阮輕暮拿着軟毛顏料筆, 在黑板上試了幾筆, 又擦掉。

和毛筆的下筆沒法比,不過大致也能找到懸腕的感覺,幾次試下去,力道和觸感有了點數。

在調色盤裏調調色,他想了想,開始一筆一畫地落筆。

學校裏沒多少學生了,教學樓裏也安靜。中午的陽光照進來,映着阮輕暮淩空舉着的手腕上,白得像是玉石一般。

教室前門口秦淵默默地站在那裏,看着他揮筆作畫的模樣,目光黑沉。

阮輕暮畫了半天,終于覺出了胳膊有點發酸。

他放下筆,掄胳膊在空中甩了甩,又做了幾下擴胸。

退後幾步看看,他望着畫面,發了一會兒愣。

人臉還缺着,眉目都是空白,雖然有衣袂飄飄的感覺了,可是還是沒有生動的活人氣。

“你還真的會畫畫?”身後,一個聲音響起來。

阮輕暮猛地一扭頭,看着身後的秦淵,忽然笑了。

那笑意從微弱變成了肆意,一瞬間,他眉目生動,宛如看到了什麽最稀罕的東西。

“那當然。早就和你說過了,本人琴棋書畫都略懂。”他臉帶笑意,伸出手,把秦淵按在了最後排的座位上,“來,坐好,借用一下。”
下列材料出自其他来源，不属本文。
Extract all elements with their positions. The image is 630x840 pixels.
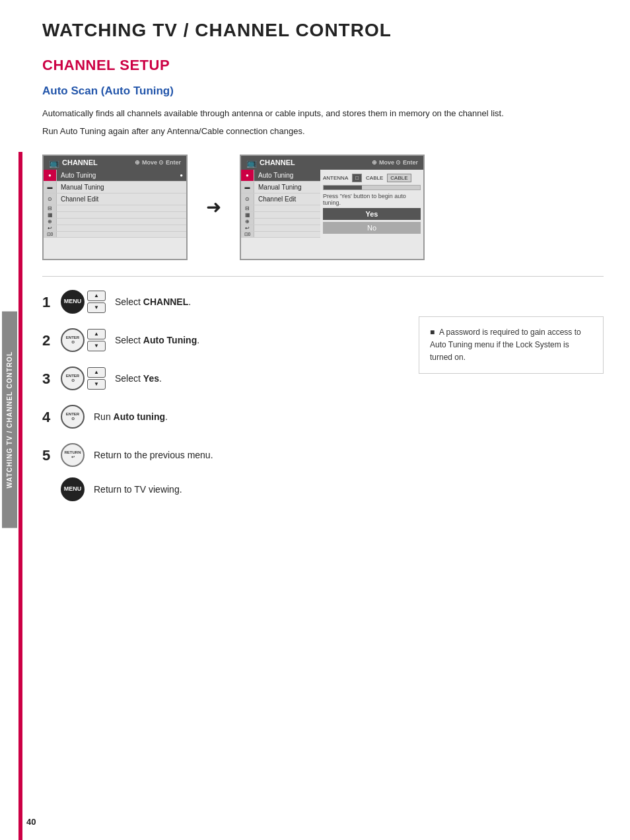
screen2-row-edit: ⊙ Channel Edit <box>241 193 320 205</box>
enter-label-2: ENTER⊙ <box>66 335 79 344</box>
antenna-btn: □ <box>352 174 362 182</box>
screen2-body: ● Auto Tuning ▬ Manual Tuning ⊙ Channel … <box>241 170 423 239</box>
step-1-number: 1 <box>42 295 54 310</box>
step-1-buttons: MENU ▲ ▼ <box>61 290 106 314</box>
antenna-label: ANTENNA <box>323 175 348 181</box>
antenna-row: ANTENNA □ CABLE CABLE <box>323 174 421 182</box>
screen2-row-4: ⊟ <box>241 205 320 212</box>
menu-button[interactable]: MENU <box>61 290 85 314</box>
screen2-menu-col: ● Auto Tuning ▬ Manual Tuning ⊙ Channel … <box>241 170 320 239</box>
arrow-updown-3: ▲ ▼ <box>87 367 106 390</box>
screen1-row-5: ▦ <box>44 212 186 219</box>
divider <box>42 276 604 277</box>
tv-screen2: 📺 CHANNEL ⊕ Move ⊙ Enter ● Auto Tuning ▬… <box>240 155 425 260</box>
step-4-buttons: ENTER⊙ <box>61 405 85 429</box>
menu-button-extra[interactable]: MENU <box>61 477 85 501</box>
step-5-buttons: RETURN↩ <box>61 443 85 467</box>
screen1-icon-edit: ⊙ <box>44 193 57 205</box>
no-button: No <box>323 222 421 234</box>
step-2-text: Select Auto Tuning. <box>115 335 199 345</box>
step-extra-buttons: MENU <box>61 477 85 501</box>
return-button[interactable]: RETURN↩ <box>61 443 85 467</box>
screen2-row-8: ⊡0 <box>241 232 320 238</box>
step-2-number: 2 <box>42 333 54 348</box>
screen2-tuning-panel: ANTENNA □ CABLE CABLE Press 'Yes' button… <box>320 170 423 239</box>
yes-button: Yes <box>323 208 421 220</box>
arrow-updown-2: ▲ ▼ <box>87 329 106 351</box>
screen1-hints: ⊕ Move ⊙ Enter <box>135 159 181 166</box>
enter-button-3[interactable]: ENTER⊙ <box>61 367 85 390</box>
screen2-hints: ⊕ Move ⊙ Enter <box>372 159 418 166</box>
arrow-up-2[interactable]: ▲ <box>87 329 106 339</box>
screen1-row-autotuning: ● Auto Tuning ● <box>44 170 186 182</box>
step-3-buttons: ENTER⊙ ▲ ▼ <box>61 367 106 390</box>
screen2-icon: 📺 <box>246 158 257 168</box>
menu-label-extra: MENU <box>64 486 82 493</box>
page-number: 40 <box>26 817 36 827</box>
screen2-row-manual: ▬ Manual Tuning <box>241 182 320 193</box>
menu-label: MENU <box>64 298 82 305</box>
cable-btn: CABLE <box>387 174 411 182</box>
arrow-down-2[interactable]: ▼ <box>87 341 106 351</box>
step-2-buttons: ENTER⊙ ▲ ▼ <box>61 328 106 352</box>
screen1-header: 📺 CHANNEL ⊕ Move ⊙ Enter <box>44 156 186 170</box>
screen2-header: 📺 CHANNEL ⊕ Move ⊙ Enter <box>241 156 423 170</box>
screen1-row-6: ⊕ <box>44 219 186 225</box>
arrow-up-3[interactable]: ▲ <box>87 367 106 378</box>
red-accent-bar <box>18 152 22 840</box>
progress-bar <box>323 185 421 190</box>
step-extra: 6 MENU Return to TV viewing. <box>42 477 405 501</box>
note-box: ■ A password is required to gain access … <box>419 316 604 374</box>
tv-screen1: 📺 CHANNEL ⊕ Move ⊙ Enter ● Auto Tuning ●… <box>42 155 188 260</box>
arrow-updown-1: ▲ ▼ <box>87 291 106 313</box>
note-text: A password is required to gain access to… <box>430 328 581 362</box>
arrow-up-1[interactable]: ▲ <box>87 291 106 301</box>
screen1-row-manualtuning: ▬ Manual Tuning <box>44 182 186 193</box>
step-2: 2 ENTER⊙ ▲ ▼ Select Auto Tuning. <box>42 328 405 352</box>
description2: Run Auto Tuning again after any Antenna/… <box>42 125 584 139</box>
screen2-row-autotuning: ● Auto Tuning <box>241 170 320 182</box>
enter-button-2[interactable]: ENTER⊙ <box>61 328 85 352</box>
section-title: CHANNEL SETUP <box>42 57 604 74</box>
enter-button-4[interactable]: ENTER⊙ <box>61 405 85 429</box>
screen1-icon: 📺 <box>49 158 59 168</box>
screen1-label-autotuning: Auto Tuning <box>57 170 176 181</box>
cable-label: CABLE <box>366 175 383 181</box>
progress-fill <box>324 186 362 190</box>
screen1-label-manual: Manual Tuning <box>57 182 186 193</box>
enter-label-4: ENTER⊙ <box>66 412 79 421</box>
screenshots-row: 📺 CHANNEL ⊕ Move ⊙ Enter ● Auto Tuning ●… <box>42 155 604 260</box>
step-3: 3 ENTER⊙ ▲ ▼ Select Yes. <box>42 367 405 390</box>
arrow-down-3[interactable]: ▼ <box>87 379 106 390</box>
steps-area: 1 MENU ▲ ▼ Select CHANNEL. 2 ENT <box>42 290 604 516</box>
step-3-number: 3 <box>42 372 54 386</box>
screen1-row-4: ⊟ <box>44 205 186 212</box>
description1: Automatically finds all channels availab… <box>42 107 584 121</box>
step-5-text: Return to the previous menu. <box>94 450 213 460</box>
screen2-row-5: ▦ <box>241 212 320 219</box>
arrow-between-screens: ➜ <box>206 196 221 218</box>
screen1-menu: ● Auto Tuning ● ▬ Manual Tuning ⊙ Channe… <box>44 170 186 238</box>
screen2-title: CHANNEL <box>260 158 372 166</box>
press-yes-text: Press 'Yes' button to begin auto tuning. <box>323 193 421 206</box>
screen1-icon-manual: ▬ <box>44 182 57 193</box>
screen1-icon-autotuning: ● <box>44 170 57 181</box>
screen1-row-7: ↩ <box>44 225 186 232</box>
return-label: RETURN↩ <box>65 450 81 459</box>
step-1: 1 MENU ▲ ▼ Select CHANNEL. <box>42 290 405 314</box>
step-1-text: Select CHANNEL. <box>115 297 191 307</box>
arrow-down-1[interactable]: ▼ <box>87 302 106 313</box>
screen2-row-6: ⊕ <box>241 219 320 225</box>
screen2-row-7: ↩ <box>241 225 320 232</box>
page-title: WATCHING TV / CHANNEL CONTROL <box>42 20 604 41</box>
sidebar-label: WATCHING TV / CHANNEL CONTROL <box>0 0 18 840</box>
subsection-title: Auto Scan (Auto Tuning) <box>42 85 604 98</box>
step-4-text: Run Auto tuning. <box>94 411 168 422</box>
screen1-row-8: ⊡0 <box>44 232 186 238</box>
step-3-text: Select Yes. <box>115 373 162 384</box>
enter-label-3: ENTER⊙ <box>66 374 79 382</box>
screen1-badge: ● <box>176 170 186 181</box>
steps-list: 1 MENU ▲ ▼ Select CHANNEL. 2 ENT <box>42 290 405 516</box>
note-bullet: ■ <box>430 328 435 337</box>
step-5: 5 RETURN↩ Return to the previous menu. <box>42 443 405 467</box>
秦淵的臉色有點黑,好像有那麽一瞬想要站起來拔腿就走,可是一擡頭,正迎上阮輕暮那亮晶晶的眼神。

他僵着身子,終于還是坐在了原地。

然後冷着臉,低下頭開始摸手機。

“嚴叔,您先回吧,不用等我,學校有點事。”

信息剛發出去,阮輕暮已經叫了起來:“哎哎,別動啊,少俠同學。”

他毫不客氣地伸出手,擡起了秦淵的下巴,滿意地左右看了看,“嗯,就這個角度。”

那修長白皙的手指撫摸着秦淵的臉,輕柔又微涼,秦淵的臉被他固定住,一瞬間,耳朵根微微染上了一層緋紅。
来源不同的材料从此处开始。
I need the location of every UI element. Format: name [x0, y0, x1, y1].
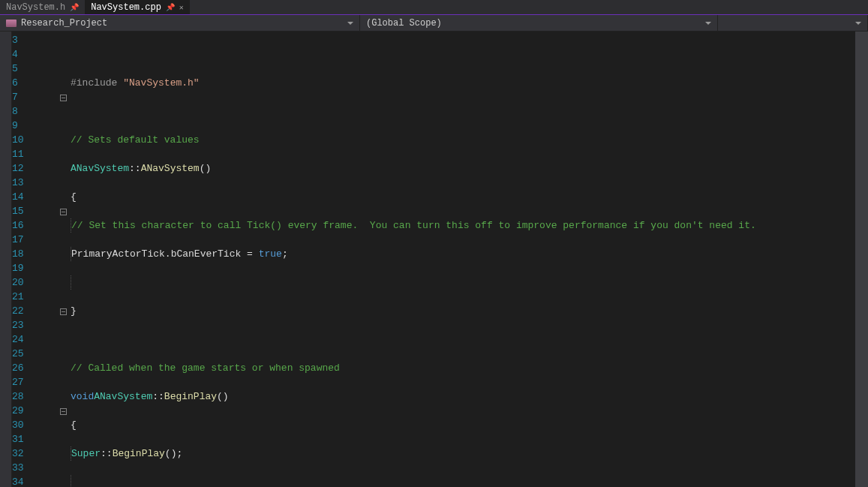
project-icon [6, 20, 17, 27]
file-tab-navsystem-h[interactable]: NavSystem.h 📌 [0, 0, 85, 14]
line-number: 10 [12, 133, 50, 147]
project-name: Research_Project [21, 18, 107, 29]
line-number: 7 [12, 90, 50, 104]
vertical-scrollbar[interactable] [855, 32, 868, 487]
line-number-gutter: 3456789101112131415161718192021222324252… [12, 32, 60, 487]
line-number: 12 [12, 161, 50, 176]
tab-label: NavSystem.h [6, 2, 65, 13]
code-text[interactable]: #include "NavSystem.h" // Sets default v… [71, 32, 756, 487]
fold-column [60, 32, 71, 487]
pin-icon[interactable]: 📌 [70, 3, 79, 12]
line-number: 34 [12, 475, 50, 487]
line-number: 33 [12, 461, 50, 475]
close-icon[interactable]: ✕ [179, 3, 184, 12]
scope-dropdown[interactable]: (Global Scope) [360, 15, 718, 31]
code-area[interactable]: 3456789101112131415161718192021222324252… [12, 32, 868, 487]
indicator-margin [0, 32, 12, 487]
line-number: 6 [12, 76, 50, 90]
line-number: 29 [12, 404, 50, 418]
line-number: 32 [12, 446, 50, 461]
line-number: 28 [12, 389, 50, 404]
project-dropdown[interactable]: Research_Project [0, 15, 360, 31]
line-number: 14 [12, 190, 50, 204]
editor: 3456789101112131415161718192021222324252… [0, 32, 868, 487]
line-number: 17 [12, 233, 50, 247]
line-number: 18 [12, 247, 50, 261]
line-number: 19 [12, 261, 50, 275]
file-tab-navsystem-cpp[interactable]: NavSystem.cpp 📌 ✕ [85, 0, 190, 14]
pin-icon[interactable]: 📌 [166, 3, 175, 12]
tab-label: NavSystem.cpp [91, 2, 161, 13]
chevron-down-icon [855, 22, 861, 25]
line-number: 13 [12, 176, 50, 190]
line-number: 3 [12, 33, 50, 47]
fold-toggle[interactable] [60, 204, 71, 218]
line-number: 23 [12, 318, 50, 332]
line-number: 15 [12, 204, 50, 218]
chevron-down-icon [347, 22, 353, 25]
line-number: 9 [12, 119, 50, 133]
line-number: 26 [12, 361, 50, 375]
tab-bar: NavSystem.h 📌 NavSystem.cpp 📌 ✕ [0, 0, 868, 15]
line-number: 11 [12, 147, 50, 161]
line-number: 20 [12, 275, 50, 290]
line-number: 4 [12, 47, 50, 62]
line-number: 25 [12, 347, 50, 361]
line-number: 27 [12, 375, 50, 389]
scope-label: (Global Scope) [366, 18, 442, 29]
line-number: 5 [12, 62, 50, 76]
line-number: 21 [12, 290, 50, 304]
member-dropdown[interactable] [718, 15, 868, 31]
fold-toggle[interactable] [60, 404, 71, 418]
line-number: 31 [12, 432, 50, 446]
fold-toggle[interactable] [60, 304, 71, 318]
line-number: 8 [12, 104, 50, 119]
navigation-bar: Research_Project (Global Scope) [0, 15, 868, 32]
line-number: 22 [12, 304, 50, 318]
fold-toggle[interactable] [60, 90, 71, 104]
line-number: 30 [12, 418, 50, 432]
line-number: 24 [12, 332, 50, 347]
line-number: 16 [12, 218, 50, 233]
chevron-down-icon [705, 22, 711, 25]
他沉默地擡起眸子,看了一眼近在咫尺的阮輕暮,脖子僵硬地挺直。

“乖。”阮輕暮随口誇了一句,笑嘻嘻地拿起畫筆。

教室前門口,牛小晴和唐田田悄悄地站在那兒,想要跨進來,又猶豫着停住了腳步。

偷偷看了一小會兒,牛小晴拉了拉好朋友的衣角,兩個人踮着腳,往後退去。

站在走廊上,牛小晴震驚得有點口吃:“啊啊啊,那是阮輕暮畫的??”

唐田田有點恍惚:“是吧,他不是還在畫嗎?”

“好厲害!然後秦大班長在幹什麽?”

唐田田神情更加恍惚:“好像、在作他的模特?阮輕暮在照着他的臉畫畫?”

“是的,一定是!我還聽見他誇秦淵乖!”

教室裏,正襟危坐的少年似乎動了動,阮輕暮立刻安撫:“稍等稍等,兩分鐘就好。”

他凝視着眼前的臉,目光有點發怔,好半天,才輕輕畫下一筆。

呵,以前總是一見面就打得昏天黑地,也沒什麽機會,這麽光明正大地一直看着。

外面,牛小晴探了一下頭:“說好兩分鐘的,這十分鐘都有了吧?”

唐田田點點頭:“嗯,說明畫得認真!”

兩個女生悄悄看了小半天,牛小晴忽然又問:“我們體委平時不愛笑對不對?”

唐田田抿着嘴:“還好吧,有時候也笑的。”

冷笑、蔑笑也是笑嘛……

牛小晴有點恍惚:“可是他為什麽對秦大佬笑得那麽甜?”

……

教室裏,面容冷冽英俊的少年一動不動地坐着,他身邊,阮輕暮手持畫筆,時不時地低頭看看他,光明正大,坦蕩肆意。

不知道過了多久,他終于放下了畫筆,長長舒了口氣。

“好了,謝謝秦少俠。”他眉目含笑,滿意地端詳了一下畫面,又看了看秦淵,忍不住得意地挑了挑眉。

秦淵鳳眼微擡,默默地看了黑板一眼,半天也沒說話。

不知道為什麽,好像有種似曾相識的感覺湧了上來,漲得心頭發酸,又有點幽幽的悵然,

阮輕暮丢下顏料筆:“怎麽樣?我畫的是不是還可以?”

秦淵盯着畫面上那兩個衣袂飄揚、意氣風發的少年,不置可否:“只有畫,沒有字?”

阮輕暮笑吟吟看着他:“你毛筆字好看,那勞煩你?”

秦淵深深地看了他一眼:“你又知道?”

阮輕暮怔了一下,若無其事地移開眼:“我猜的,不是嗎?”

秦淵不說話了。他安靜地在一堆筆中選出了一支,在旁邊的廢紙上試了試。

阮輕暮立刻心有靈犀,把顏料盤飛快遞過來,指了指那坨鮮紅的顏色。

秦淵拿着軟毛的筆,蘸了點顏料,站在了9班的後牆黑板邊。

然後提起筆,迅速地寫了幾行字,一氣呵成,筆走龍蛇。

阮輕暮目瞪口呆地望着那幾行字,忽然放聲大笑起來。

好半天,他才直起腰,嘆了口氣:“大班長,你語文是怎麽考那麽高分的?這打油詩作得可不怎麽樣。”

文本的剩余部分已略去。